Windows XP-Versionen vor «Service Pack 2» sowie zahlreiche andere Microsoft-Programme enthalten eine fehlerhafte Version einer Datei, die zur Darstellung von JPEG-Bildern genutzt wird. Über die enthaltenen Fehler ist es für Dritte möglich, ungefragt Programmcode auszuführen. Zwar hat Microsoft bereits Updates veröffentlicht. Doch angesichts der großen Anzahl betroffener Programme schützt das nur bedingt, weil jede neuinstallierte Applikation womöglich erneut eine entsprechende Datei auf den Rechner bringt. Die «vergifteten» Pornobilder griffen bislang nur den Windows Explorer an. Experten schätzen aber, das demnächst auch Internet Explorer und Outlook direkt betroffen sein werden.
Mikko Hypponen, Anti-Viren-Spezialist bei F-Secure, sagte bereits den schlimmst möglichen Fall voraus: Die Verbreitung eines Massenmail-Wurms, der ein infiziertes JPEG als Anhang mit sich bringt. Aber auch vor der Verbreitung «vergifteter» Bilder per Instant Messaging wird inzwischen gewarnt. Windows-Benutzer sollten schnellstens das Windows Update-Programm ausführen, um sich abzusichern.

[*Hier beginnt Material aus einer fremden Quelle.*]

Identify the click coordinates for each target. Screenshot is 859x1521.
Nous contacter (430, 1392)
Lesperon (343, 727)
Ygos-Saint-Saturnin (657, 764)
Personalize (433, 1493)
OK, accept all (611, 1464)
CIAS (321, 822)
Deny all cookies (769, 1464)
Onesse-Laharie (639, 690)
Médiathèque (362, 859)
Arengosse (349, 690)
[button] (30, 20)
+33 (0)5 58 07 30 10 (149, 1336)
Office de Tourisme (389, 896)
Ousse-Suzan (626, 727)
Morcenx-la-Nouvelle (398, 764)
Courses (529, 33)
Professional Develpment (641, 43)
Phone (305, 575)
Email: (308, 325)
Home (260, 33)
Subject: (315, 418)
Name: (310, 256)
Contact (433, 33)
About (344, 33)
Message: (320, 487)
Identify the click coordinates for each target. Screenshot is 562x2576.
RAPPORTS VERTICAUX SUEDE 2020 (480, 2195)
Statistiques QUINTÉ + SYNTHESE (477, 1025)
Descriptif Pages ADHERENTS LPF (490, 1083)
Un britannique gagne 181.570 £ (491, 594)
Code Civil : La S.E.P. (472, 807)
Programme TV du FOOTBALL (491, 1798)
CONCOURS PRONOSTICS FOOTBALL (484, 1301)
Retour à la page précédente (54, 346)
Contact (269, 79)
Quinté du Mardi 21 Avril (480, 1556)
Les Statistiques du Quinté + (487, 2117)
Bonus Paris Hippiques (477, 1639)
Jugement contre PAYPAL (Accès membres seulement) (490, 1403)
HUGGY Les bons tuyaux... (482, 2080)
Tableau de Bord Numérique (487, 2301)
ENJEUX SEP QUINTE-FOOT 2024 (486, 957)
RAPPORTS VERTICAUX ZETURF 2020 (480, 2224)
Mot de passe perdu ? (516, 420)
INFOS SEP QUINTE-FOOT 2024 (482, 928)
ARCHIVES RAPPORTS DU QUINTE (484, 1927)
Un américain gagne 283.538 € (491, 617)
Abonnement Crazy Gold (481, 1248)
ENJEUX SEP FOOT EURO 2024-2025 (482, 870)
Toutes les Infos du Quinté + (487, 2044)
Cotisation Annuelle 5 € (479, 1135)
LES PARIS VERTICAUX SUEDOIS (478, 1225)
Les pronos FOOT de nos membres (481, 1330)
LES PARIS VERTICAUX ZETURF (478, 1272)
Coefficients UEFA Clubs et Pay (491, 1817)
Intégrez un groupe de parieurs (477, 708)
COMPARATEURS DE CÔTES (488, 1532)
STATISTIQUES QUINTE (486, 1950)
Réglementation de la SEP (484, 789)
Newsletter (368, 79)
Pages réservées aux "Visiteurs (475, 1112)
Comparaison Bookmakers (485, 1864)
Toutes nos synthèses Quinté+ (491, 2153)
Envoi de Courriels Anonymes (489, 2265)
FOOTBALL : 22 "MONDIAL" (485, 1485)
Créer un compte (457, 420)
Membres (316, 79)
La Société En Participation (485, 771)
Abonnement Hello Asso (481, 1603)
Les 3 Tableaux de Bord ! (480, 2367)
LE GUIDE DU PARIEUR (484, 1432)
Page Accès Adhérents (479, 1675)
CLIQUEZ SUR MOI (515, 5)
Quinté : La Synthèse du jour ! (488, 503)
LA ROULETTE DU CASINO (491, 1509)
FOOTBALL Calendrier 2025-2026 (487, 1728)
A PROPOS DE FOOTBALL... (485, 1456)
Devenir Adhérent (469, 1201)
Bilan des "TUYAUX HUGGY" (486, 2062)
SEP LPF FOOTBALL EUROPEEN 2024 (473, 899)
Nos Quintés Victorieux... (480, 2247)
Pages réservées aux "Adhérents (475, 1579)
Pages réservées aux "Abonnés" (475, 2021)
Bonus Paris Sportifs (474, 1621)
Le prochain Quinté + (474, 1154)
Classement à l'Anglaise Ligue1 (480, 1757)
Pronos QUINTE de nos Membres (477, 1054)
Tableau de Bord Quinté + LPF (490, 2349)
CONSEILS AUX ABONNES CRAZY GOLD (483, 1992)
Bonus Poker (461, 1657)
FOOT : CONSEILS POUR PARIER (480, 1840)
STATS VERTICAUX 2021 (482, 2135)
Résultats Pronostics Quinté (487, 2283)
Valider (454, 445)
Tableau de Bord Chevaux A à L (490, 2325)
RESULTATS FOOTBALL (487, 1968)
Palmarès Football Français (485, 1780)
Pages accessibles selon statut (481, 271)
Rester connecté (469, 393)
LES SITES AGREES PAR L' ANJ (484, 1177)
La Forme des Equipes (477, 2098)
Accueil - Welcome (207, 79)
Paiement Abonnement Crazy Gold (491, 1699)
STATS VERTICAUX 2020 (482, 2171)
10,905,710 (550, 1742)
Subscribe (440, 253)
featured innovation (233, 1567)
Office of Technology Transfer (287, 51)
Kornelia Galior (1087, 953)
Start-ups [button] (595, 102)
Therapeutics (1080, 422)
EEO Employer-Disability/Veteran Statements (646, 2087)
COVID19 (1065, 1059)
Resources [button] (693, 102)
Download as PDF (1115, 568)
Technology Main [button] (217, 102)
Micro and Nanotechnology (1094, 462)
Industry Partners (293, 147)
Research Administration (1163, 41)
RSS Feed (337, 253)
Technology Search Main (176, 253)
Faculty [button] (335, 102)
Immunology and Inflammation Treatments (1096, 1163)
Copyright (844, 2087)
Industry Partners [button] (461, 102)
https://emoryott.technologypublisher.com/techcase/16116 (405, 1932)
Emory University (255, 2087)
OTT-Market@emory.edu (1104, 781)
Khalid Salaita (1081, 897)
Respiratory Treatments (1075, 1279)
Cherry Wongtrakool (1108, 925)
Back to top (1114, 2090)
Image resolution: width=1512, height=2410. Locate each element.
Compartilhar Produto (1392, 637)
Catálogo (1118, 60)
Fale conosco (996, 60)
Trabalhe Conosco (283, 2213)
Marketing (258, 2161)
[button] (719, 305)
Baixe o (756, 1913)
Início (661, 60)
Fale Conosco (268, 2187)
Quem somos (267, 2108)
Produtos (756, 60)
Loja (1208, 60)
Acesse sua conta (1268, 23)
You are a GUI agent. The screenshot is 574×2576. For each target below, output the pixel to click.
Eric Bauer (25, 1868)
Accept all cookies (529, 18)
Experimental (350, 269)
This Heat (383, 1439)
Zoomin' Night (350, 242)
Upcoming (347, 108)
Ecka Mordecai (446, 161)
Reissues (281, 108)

Allerdings warnte das Computerfachblatt «c't» in dieser Woche, dass dann unter Umständen nicht alle fehlerhaften Dateien ausgetauscht würden. Ein Scanprogramm des Internet Storm Center namens «GDI Scan» soll hier helfen. Diverse Anti-Viren-Programme erkennen manipulierte JPEGs bereits, sind allerdings standardmäßig nicht darauf vorbereitet, Bilder zu überprüfen - dies muss der User zuvor aktivieren.